Since this is the most common way to deal with a Result, Rust provides special
syntax to streamline this flow using the ? operator.
The ? operator sweetens the deal. ◈
When a Result is followed with ?, Rust will effectively inject code that
will:
- Produce the inner "successful" value if the
ResultisOk. - Force an early return of the function with the
Errorotherwise.
Andrew Gallant wrote an in-depth post on the topic of Rust error handling in which he calls out the specifics of something I'd noticed in practice, but could not find mentioned in the rust docs.
In the section titled The real try macro/? operator he shows
how examples for the try! macro (the precursor to ?) shown in
the Rust docs is really a simplified version of the actual code generated by the
macro.
The Rust docs would have you think the assignment like
let happy_value = my_result?;
would be rewritten as
let happy_value = match my_result {
Ok(val) => val,
Err(e) => return Err(e),
}
In reality, the Err(e) match arm is not just returning the
Error itself.
Instead, it's also attempting to convert the type of the Error.
The code generated by the macro is not this, but it's closer to this:
let happy_value = match my_result {
// Call `.into()` on the error type to try and convert to whatever the
// function signature says the error type is.
Ok(val) => val,
Err(e) => return Err(e.into()),
}
The conversion part of this is a huge win. If we settle on a single error type for a project, we can capture errors from any source simply by implementing the From trait for the other error into your error type.
If you're using a library like thiserror to help write your error types, this
dovetails nicely! Remember that thiserror can generate From implementations
for you using small annotations via attributes on your enum variants.
In this way, you can stitch together all the possible failures that
could arise and ascribe some extra meaning to them by wrapping them with your
own Error type.
Why is Rust this way? ◈
To summarize difference between Result and exceptions:
A
Resultis a value so propagation up the call stack is manual whereas exceptions are fire and forget.

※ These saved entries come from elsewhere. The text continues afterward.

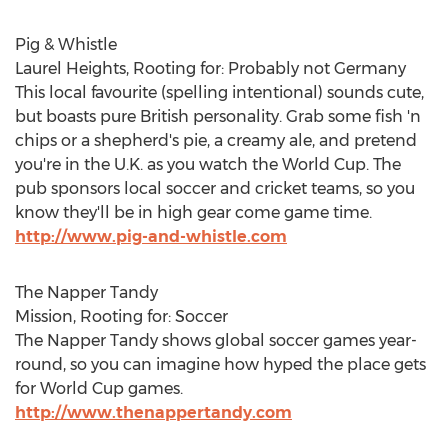
Pig & Whistle
Laurel Heights, Rooting for: Probably not Germany
This local favourite (spelling intentional) sounds cute,
but boasts pure British personality. Grab some fish 'n
chips or a shepherd's pie, a creamy ale, and pretend
you're in the U.K. as you watch the World Cup. The
pub sponsors local soccer and cricket teams, so you
know they'll be in high gear come game time.
http://www.pig-and-whistle.com
The Napper Tandy
Mission, Rooting for: Soccer
The Napper Tandy shows global soccer games year-
round, so you can imagine how hyped the place gets
for World Cup games.
http://www.thenappertandy.com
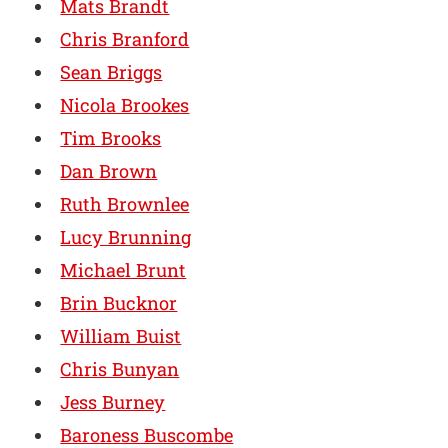
Mats Brandt
Chris Branford
Sean Briggs
Nicola Brookes
Tim Brooks
Dan Brown
Ruth Brownlee
Lucy Brunning
Michael Brunt
Brin Bucknor
William Buist
Chris Bunyan
Jess Burney
Baroness Buscombe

Exceptions will travel up the call stack until caught making them more implicit and indirect. It's possible the caller of a function will have no idea it could fail, and the number of ways things can fail (possibly) increases with each new function call required for that first function to return.
You may not be able to anticipate the need to try/except whatever the exception type is if it originates from some deep function call, many steps removed from the call site in your code. In Python systems, this can lead to "surprise" errors that show up at runtime, often in production.

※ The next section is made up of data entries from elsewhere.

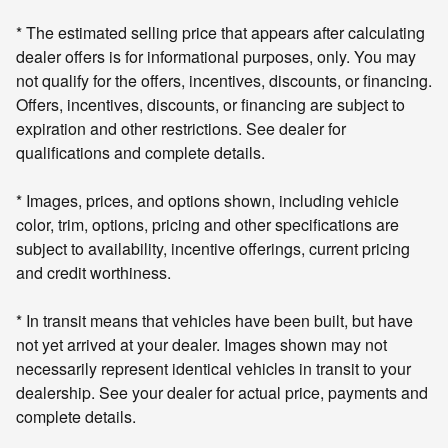
* The estimated selling price that appears after calculating
dealer offers is for informational purposes, only. You may
not qualify for the offers, incentives, discounts, or financing.
Offers, incentives, discounts, or financing are subject to
expiration and other restrictions. See dealer for
qualifications and complete details.
* Images, prices, and options shown, including vehicle
color, trim, options, pricing and other specifications are
subject to availability, incentive offerings, current pricing
and credit worthiness.
* In transit means that vehicles have been built, but have
not yet arrived at your dealer. Images shown may not
necessarily represent identical vehicles in transit to your
dealership. See your dealer for actual price, payments and
complete details.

A Result, being a value, encodes failure modes explicitly in the
return types of functions. Having failure modes visible in this way reduces
those "surprise" errors.
Programs dealing with concurrency is another place where we see the benefits of treating errors as values. One of Rust's aims (originally a part of the sales pitch) was "fearless concurrency", so it makes sense that this would be given weight during the language's design.

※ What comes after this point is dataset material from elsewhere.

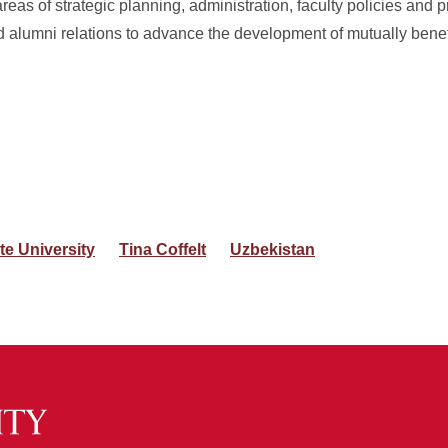
reas of strategic planning, administration, faculty policies and p
 alumni relations to advance the development of mutually benefi
te University
Tina Coffelt
Uzbekistan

In a way, exceptions are spring-loaded. For programs with concurrency there's the risk of one task failure accidentally killing the rest of the pending tasks before they complete. This is often not desired!
Lynn Root wrote series of blog posts titled asyncio: We Did It Wrong, all about async programming in Python. The third post in the series, Exception Handling in asyncio, digs into the problems you'll face when you mix an exception model with tasks that are running simultaneously.
The solutions Lynn offers lean towards treating errors as values to the point looking sort of similar to how async Rust code doing a similar task might look.
Perhaps Python and Rust are not so different after all!